[Excerpts from a dataset]
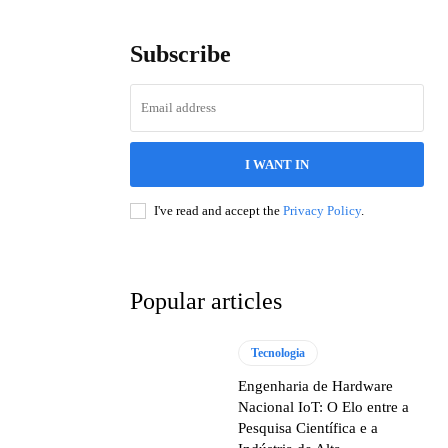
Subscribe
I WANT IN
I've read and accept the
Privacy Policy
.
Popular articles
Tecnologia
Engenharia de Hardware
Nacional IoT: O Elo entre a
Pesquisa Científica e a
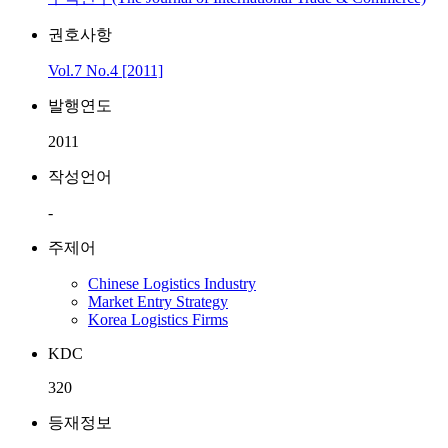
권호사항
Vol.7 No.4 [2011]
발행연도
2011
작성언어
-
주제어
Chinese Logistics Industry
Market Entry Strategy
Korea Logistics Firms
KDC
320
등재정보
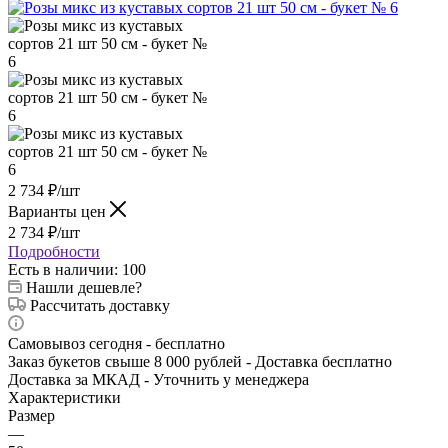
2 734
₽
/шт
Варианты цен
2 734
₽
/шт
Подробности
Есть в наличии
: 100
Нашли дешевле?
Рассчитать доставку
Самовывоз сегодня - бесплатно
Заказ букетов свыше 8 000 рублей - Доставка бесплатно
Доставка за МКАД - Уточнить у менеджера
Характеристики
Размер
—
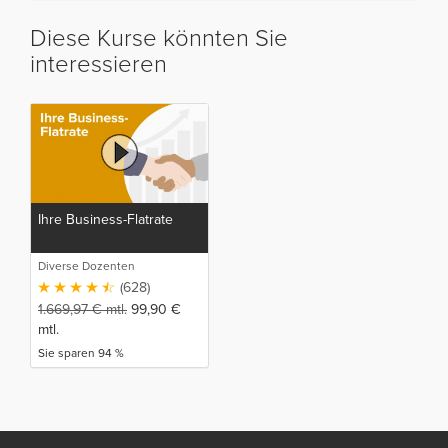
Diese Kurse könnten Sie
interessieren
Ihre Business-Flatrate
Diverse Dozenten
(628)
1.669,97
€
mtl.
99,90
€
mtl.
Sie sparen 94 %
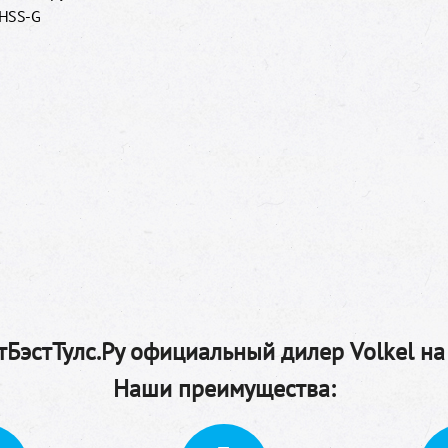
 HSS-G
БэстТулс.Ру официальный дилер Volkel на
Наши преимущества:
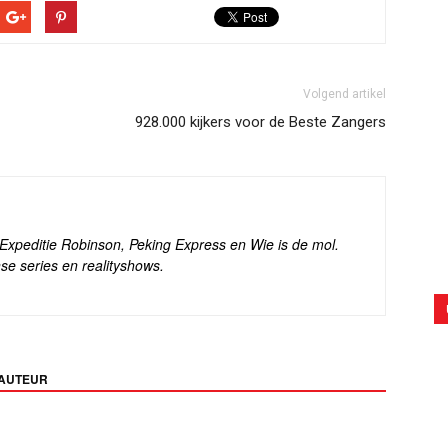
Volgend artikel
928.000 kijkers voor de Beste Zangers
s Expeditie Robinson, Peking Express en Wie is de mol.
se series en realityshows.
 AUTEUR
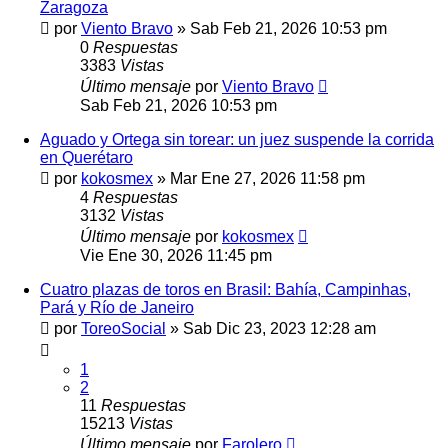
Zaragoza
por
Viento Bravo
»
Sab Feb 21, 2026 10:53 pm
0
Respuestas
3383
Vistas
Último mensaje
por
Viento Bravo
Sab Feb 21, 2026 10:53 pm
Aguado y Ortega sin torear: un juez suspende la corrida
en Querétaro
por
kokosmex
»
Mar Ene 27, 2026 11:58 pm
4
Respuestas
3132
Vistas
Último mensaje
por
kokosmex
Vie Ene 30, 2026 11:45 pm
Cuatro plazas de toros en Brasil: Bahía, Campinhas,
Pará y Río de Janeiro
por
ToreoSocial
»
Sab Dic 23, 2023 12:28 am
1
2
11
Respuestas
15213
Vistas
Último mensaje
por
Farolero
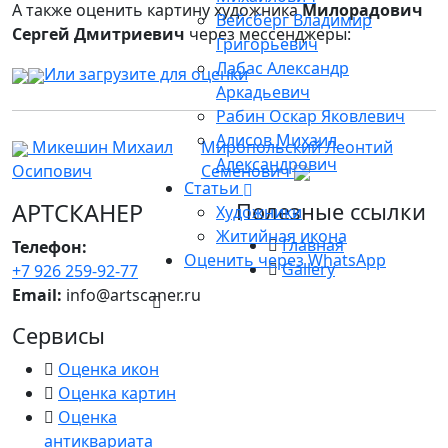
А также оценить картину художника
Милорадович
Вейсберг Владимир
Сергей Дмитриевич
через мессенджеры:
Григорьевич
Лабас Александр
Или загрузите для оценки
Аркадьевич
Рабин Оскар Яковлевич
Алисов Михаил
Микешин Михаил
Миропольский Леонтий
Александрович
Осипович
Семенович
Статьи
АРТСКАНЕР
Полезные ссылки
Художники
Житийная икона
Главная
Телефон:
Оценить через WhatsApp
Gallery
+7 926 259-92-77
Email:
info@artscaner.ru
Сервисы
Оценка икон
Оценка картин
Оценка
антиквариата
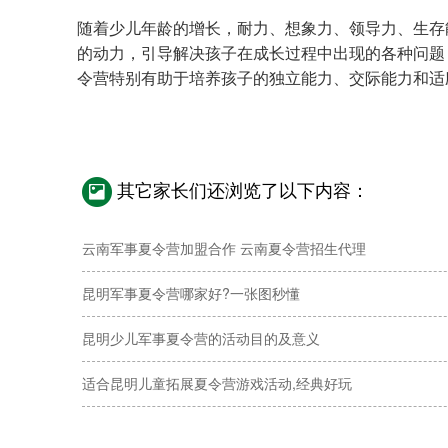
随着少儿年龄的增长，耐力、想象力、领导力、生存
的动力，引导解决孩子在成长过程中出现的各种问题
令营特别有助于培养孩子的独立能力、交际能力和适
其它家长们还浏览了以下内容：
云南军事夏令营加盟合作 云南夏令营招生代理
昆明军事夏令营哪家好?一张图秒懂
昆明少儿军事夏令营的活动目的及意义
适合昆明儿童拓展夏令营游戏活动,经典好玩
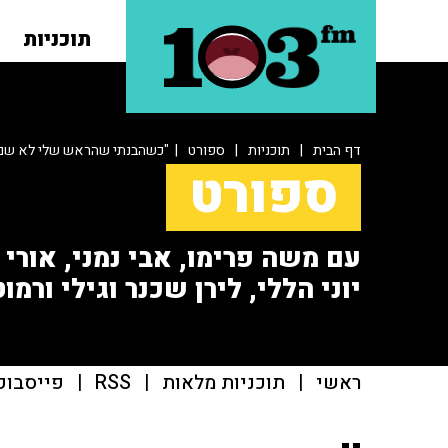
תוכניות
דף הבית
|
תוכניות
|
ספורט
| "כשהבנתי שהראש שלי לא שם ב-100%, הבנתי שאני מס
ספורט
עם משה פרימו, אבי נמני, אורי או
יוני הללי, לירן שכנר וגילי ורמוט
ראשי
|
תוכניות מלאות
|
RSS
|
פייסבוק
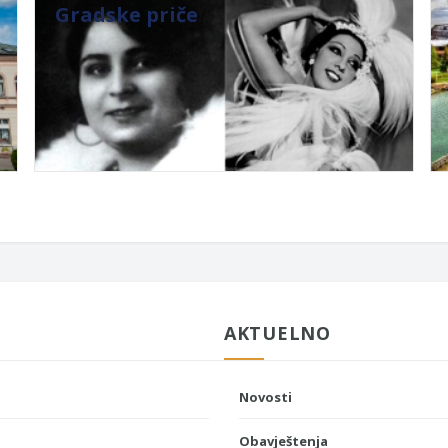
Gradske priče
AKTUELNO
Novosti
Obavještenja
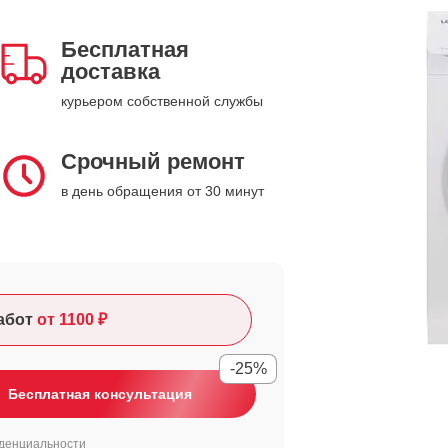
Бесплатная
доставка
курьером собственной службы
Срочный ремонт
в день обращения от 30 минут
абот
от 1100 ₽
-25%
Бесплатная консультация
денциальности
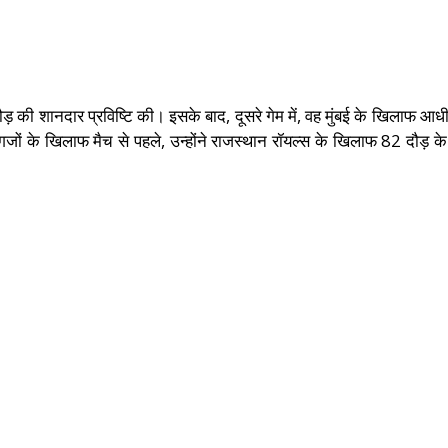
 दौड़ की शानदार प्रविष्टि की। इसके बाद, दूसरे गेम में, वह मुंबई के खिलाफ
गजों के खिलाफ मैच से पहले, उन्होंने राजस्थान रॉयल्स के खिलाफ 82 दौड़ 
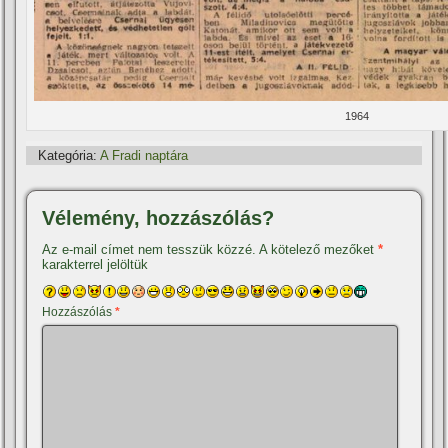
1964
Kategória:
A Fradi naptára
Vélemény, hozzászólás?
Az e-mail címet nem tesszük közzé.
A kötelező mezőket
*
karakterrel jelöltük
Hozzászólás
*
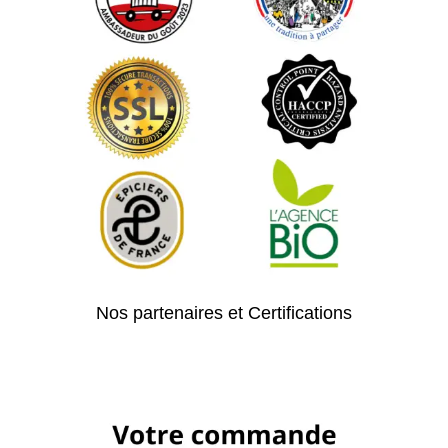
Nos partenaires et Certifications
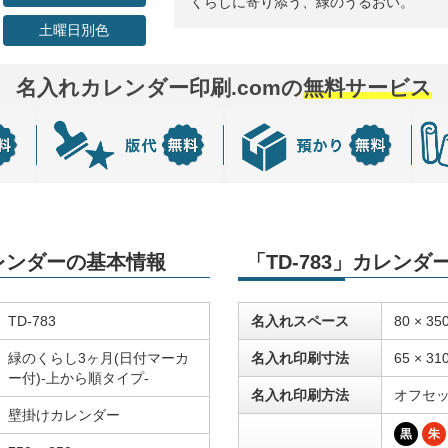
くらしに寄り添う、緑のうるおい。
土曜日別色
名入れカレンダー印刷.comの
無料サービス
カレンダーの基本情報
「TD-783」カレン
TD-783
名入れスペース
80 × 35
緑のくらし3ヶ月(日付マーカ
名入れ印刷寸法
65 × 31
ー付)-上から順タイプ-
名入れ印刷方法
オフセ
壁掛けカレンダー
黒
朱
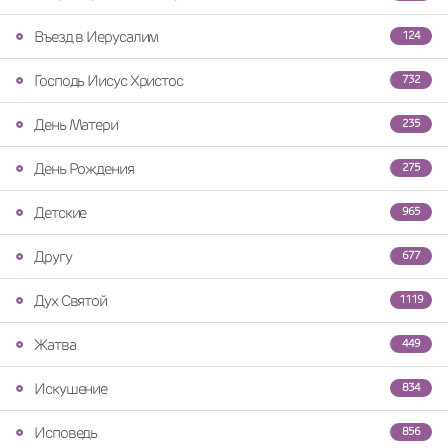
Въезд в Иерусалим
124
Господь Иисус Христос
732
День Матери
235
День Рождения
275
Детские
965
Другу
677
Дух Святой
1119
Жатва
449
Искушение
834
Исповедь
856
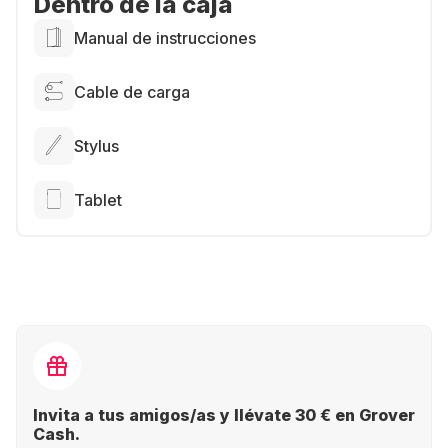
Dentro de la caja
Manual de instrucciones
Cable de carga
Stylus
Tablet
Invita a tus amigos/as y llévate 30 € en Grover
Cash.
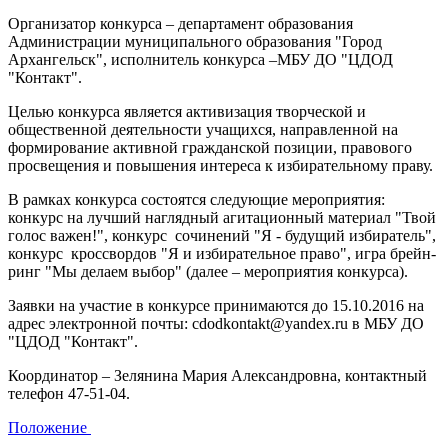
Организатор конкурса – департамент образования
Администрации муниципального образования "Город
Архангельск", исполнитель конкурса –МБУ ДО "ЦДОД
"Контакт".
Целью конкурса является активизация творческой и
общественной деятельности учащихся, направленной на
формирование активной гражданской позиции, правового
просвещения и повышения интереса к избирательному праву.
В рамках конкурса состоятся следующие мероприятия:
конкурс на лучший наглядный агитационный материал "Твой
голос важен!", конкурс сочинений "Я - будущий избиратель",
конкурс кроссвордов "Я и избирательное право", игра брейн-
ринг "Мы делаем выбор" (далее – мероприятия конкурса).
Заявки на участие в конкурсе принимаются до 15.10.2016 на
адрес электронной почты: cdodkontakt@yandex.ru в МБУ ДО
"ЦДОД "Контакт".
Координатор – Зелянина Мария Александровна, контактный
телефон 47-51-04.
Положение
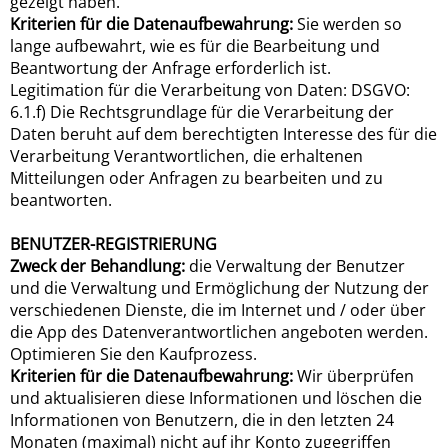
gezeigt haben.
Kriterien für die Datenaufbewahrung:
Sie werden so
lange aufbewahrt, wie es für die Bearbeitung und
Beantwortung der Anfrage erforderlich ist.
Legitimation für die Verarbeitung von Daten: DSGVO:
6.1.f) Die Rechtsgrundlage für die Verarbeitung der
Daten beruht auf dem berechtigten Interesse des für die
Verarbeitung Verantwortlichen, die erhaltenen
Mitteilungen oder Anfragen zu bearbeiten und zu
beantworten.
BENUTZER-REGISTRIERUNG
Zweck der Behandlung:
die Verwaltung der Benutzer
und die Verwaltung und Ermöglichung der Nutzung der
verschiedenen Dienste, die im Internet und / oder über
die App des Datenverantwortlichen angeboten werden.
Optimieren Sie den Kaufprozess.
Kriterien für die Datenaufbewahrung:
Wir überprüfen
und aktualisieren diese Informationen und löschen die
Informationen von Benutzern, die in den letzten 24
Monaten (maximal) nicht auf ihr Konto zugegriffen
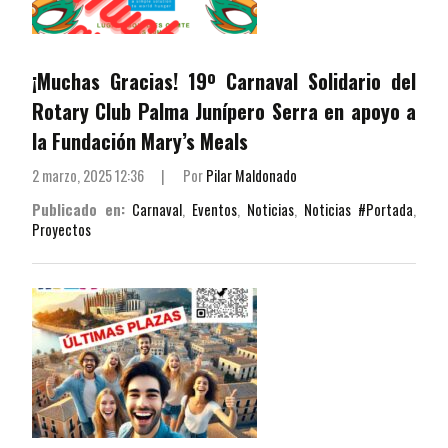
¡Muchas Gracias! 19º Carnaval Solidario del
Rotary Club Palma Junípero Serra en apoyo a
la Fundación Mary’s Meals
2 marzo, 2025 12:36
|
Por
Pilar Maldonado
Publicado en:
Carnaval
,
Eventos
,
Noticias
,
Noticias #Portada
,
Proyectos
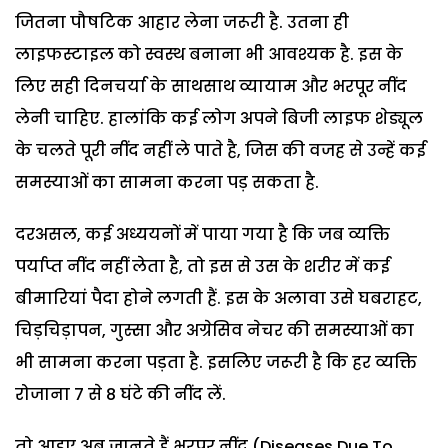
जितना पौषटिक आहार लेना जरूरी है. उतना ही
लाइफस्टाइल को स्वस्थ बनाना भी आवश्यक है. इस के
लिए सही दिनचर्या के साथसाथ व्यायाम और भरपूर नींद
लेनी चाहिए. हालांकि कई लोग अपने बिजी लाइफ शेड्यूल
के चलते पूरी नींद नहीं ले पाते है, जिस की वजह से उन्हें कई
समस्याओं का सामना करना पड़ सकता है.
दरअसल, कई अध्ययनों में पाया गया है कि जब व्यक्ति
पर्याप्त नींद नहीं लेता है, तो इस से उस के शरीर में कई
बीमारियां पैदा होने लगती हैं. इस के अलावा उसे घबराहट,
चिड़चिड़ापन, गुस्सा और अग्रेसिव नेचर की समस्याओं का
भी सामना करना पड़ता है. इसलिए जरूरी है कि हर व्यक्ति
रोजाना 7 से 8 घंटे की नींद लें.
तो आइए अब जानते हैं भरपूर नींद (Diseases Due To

- **What the exercise asks**
Drop the pictures and set down the data above exactly.

- **Response**
Subscribe
I WANT IN
I've read and accept the
Privacy Policy
.
Popular articles
Tecnologia
Engenharia de Hardware
Nacional IoT: O Elo entre a
Pesquisa Científica e a
권호사항
Vol.7 No.4 [2011]
발행연도
2011
작성언어
-
주제어
Chinese Logistics Industry
Market Entry Strategy
Korea Logistics Firms
KDC
320
등재정보
2 734
₽
/шт
Варианты цен
2 734
₽
/шт
Подробности
Есть в наличии
: 100
Нашли дешевле?
Рассчитать доставку
Самовывоз сегодня - бесплатно
Заказ букетов свыше 8 000 рублей - Доставка бесплатно
Доставка за МКАД - Уточнить у менеджера
Характеристики
Размер
—
Diese Kurse könnten Sie
interessieren
Ihre Business-Flatrate
Diverse Dozenten
(628)
1.669,97
€
mtl.
99,90
€
mtl.
Sie sparen 94 %
 HSS-G
БэстТулс.Ру официальный дилер Volkel на
Наши преимущества:
Volgend artikel
928.000 kijkers voor de Beste Zangers
s Expeditie Robinson, Peking Express en Wie is de mol.
se series en realityshows.
 AUTEUR
Zaragoza
por
Viento Bravo
»
Sab Feb 21, 2026 10:53 pm
0
Respuestas
3383
Vistas
Último mensaje
por
Viento Bravo
Sab Feb 21, 2026 10:53 pm
Aguado y Ortega sin torear: un juez suspende la corrida
en Querétaro
por
kokosmex
»
Mar Ene 27, 2026 11:58 pm
4
Respuestas
3132
Vistas
Último mensaje
por
kokosmex
Vie Ene 30, 2026 11:45 pm
Cuatro plazas de toros en Brasil: Bahía, Campinhas,
Pará y Río de Janeiro
por
ToreoSocial
»
Sab Dic 23, 2023 12:28 am
1
2
11
Respuestas
15213
Vistas
Último mensaje
por
Farolero
А также оценить картину художника
Милорадович
Вейсберг Владимир
Сергей Дмитриевич
через мессенджеры:
Григорьевич
Лабас Александр
Или загрузите для оценки
Аркадьевич
Рабин Оскар Яковлевич
Алисов Михаил
Микешин Михаил
Миропольский Леонтий
Александрович
Осипович
Семенович
Статьи
АРТСКАНЕР
Полезные ссылки
Художники
Житийная икона
Главная
Телефон:
Оценить через WhatsApp
Gallery
+7 926 259-92-77
Email:
info@artscaner.ru
Сервисы
Оценка икон
Оценка картин
Оценка
антиквариата
随着少儿年龄的增长，耐力、想象力、领导力、生存
的动力，引导解决孩子在成长过程中出现的各种问题
令营特别有助于培养孩子的独立能力、交际能力和适
其它家长们还浏览了以下内容：
云南军事夏令营加盟合作 云南夏令营招生代理
昆明军事夏令营哪家好?一张图秒懂
昆明少儿军事夏令营的活动目的及意义
适合昆明儿童拓展夏令营游戏活动,经典好玩
תוכניות
דף הבית
|
תוכניות
|
ספורט
| "כשהבנתי שהראש שלי לא שם ב-100%, הבנתי שאני מס
ספורט
עם משה פרימו, אבי נמני, אורי או
יוני הללי, לירן שכנר וגילי ורמוט
ראשי
|
תוכניות מלאות
|
RSS
|
פייסבוק
Gradske priče
AKTUELNO
Novosti
Obavještenja
Бесплатная
доставка
курьером собственной службы
Срочный ремонт
в день обращения от 30 минут
абот
от 1100 ₽
-25%
Бесплатная консультация
денциальности
 दौड़ की शानदार प्रविष्टि की। इसके बाद, दूसरे गेम में, वह मुंबई के खिलाफ
गजों के खिलाफ मैच से पहले, उन्होंने राजस्थान रॉयल्स के खिलाफ 82 दौड़ 
1964
Kategória:
A Fradi naptára
Vélemény, hozzászólás?
Az e-mail címet nem tesszük közzé.
A kötelező mezőket
*
karakterrel jelöltük
Hozzászólás
*
Nos partenaires et Certifications
くらしに寄り添う、緑のうるおい。
土曜日別色
名入れカレンダー印刷.comの
無料サービス
カレンダーの基本情報
「TD-783」カレン
TD-783
名入れスペース
80 × 35
緑のくらし3ヶ月(日付マーカ
名入れ印刷寸法
65 × 31
ー付)-上から順タイプ-
名入れ印刷方法
オフセ
壁掛けカレンダー
黒
朱
Въезд в Иерусалим
124
Господь Иисус Христос
732
День Матери
235
День Рождения
275
Детские
965
Другу
677
Дух Святой
1119
Жатва
449
Искушение
834
Исповедь
856
Dentro de la caja
Manual de instrucciones
Cable de carga
Stylus
Tablet
Invita a tus amigos/as y llévate 30 € en Grover
Cash.
Организатор конкурса – департамент образования
Администрации муниципального образования "Город
Архангельск", исполнитель конкурса –МБУ ДО "ЦДОД
"Контакт".
Целью конкурса является активизация творческой и
общественной деятельности учащихся, направленной на
формирование активной гражданской позиции, правового
просвещения и повышения интереса к избирательному праву.
В рамках конкурса состоятся следующие мероприятия:
конкурс на лучший наглядный агитационный материал "Твой
голос важен!", конкурс сочинений "Я - будущий избиратель",
конкурс кроссвордов "Я и избирательное право", игра брейн-
ринг "Мы делаем выбор" (далее – мероприятия конкурса).
Заявки на участие в конкурсе принимаются до 15.10.2016 на
адрес электронной почты: cdodkontakt@yandex.ru в МБУ ДО
"ЦДОД "Контакт".
Координатор – Зелянина Мария Александровна, контактный
телефон 47-51-04.
Положение
gezeigt haben.
Kriterien für die Datenaufbewahrung:
Sie werden so
lange aufbewahrt, wie es für die Bearbeitung und
Beantwortung der Anfrage erforderlich ist.
Legitimation für die Verarbeitung von Daten: DSGVO:
6.1.f) Die Rechtsgrundlage für die Verarbeitung der
Daten beruht auf dem berechtigten Interesse des für die
Verarbeitung Verantwortlichen, die erhaltenen
Mitteilungen oder Anfragen zu bearbeiten und zu
beantworten.
BENUTZER-REGISTRIERUNG
Zweck der Behandlung:
die Verwaltung der Benutzer
und die Verwaltung und Ermöglichung der Nutzung der
verschiedenen Dienste, die im Internet und / oder über
die App des Datenverantwortlichen angeboten werden.
Optimieren Sie den Kaufprozess.
Kriterien für die Datenaufbewahrung:
Wir überprüfen
und aktualisieren diese Informationen und löschen die
Informationen von Benutzern, die in den letzten 24
Monaten (maximal) nicht auf ihr Konto zugegriffen
¡Muchas Gracias! 19º Carnaval Solidario del
Rotary Club Palma Junípero Serra en apoyo a
la Fundación Mary’s Meals
2 marzo, 2025 12:36
|
Por
Pilar Maldonado
Publicado en:
Carnaval
,
Eventos
,
Noticias
,
Noticias #Portada
,
Proyectos
जितना पौषटिक आहार लेना जरूरी है. उतना ही
लाइफस्टाइल को स्वस्थ बनाना भी आवश्यक है. इस के
लिए सही दिनचर्या के साथसाथ व्यायाम और भरपूर नींद
लेनी चाहिए. हालांकि कई लोग अपने बिजी लाइफ शेड्यूल
के चलते पूरी नींद नहीं ले पाते है, जिस की वजह से उन्हें कई
समस्याओं का सामना करना पड़ सकता है.
दरअसल, कई अध्ययनों में पाया गया है कि जब व्यक्ति
पर्याप्त नींद नहीं लेता है, तो इस से उस के शरीर में कई
बीमारियां पैदा होने लगती हैं. इस के अलावा उसे घबराहट,
चिड़चिड़ापन, गुस्सा और अग्रेसिव नेचर की समस्याओं का
भी सामना करना पड़ता है. इसलिए जरूरी है कि हर व्यक्ति
रोजाना 7 से 8 घंटे की नींद लें.
तो आइए अब जानते हैं भरपूर नींद (Diseases Due To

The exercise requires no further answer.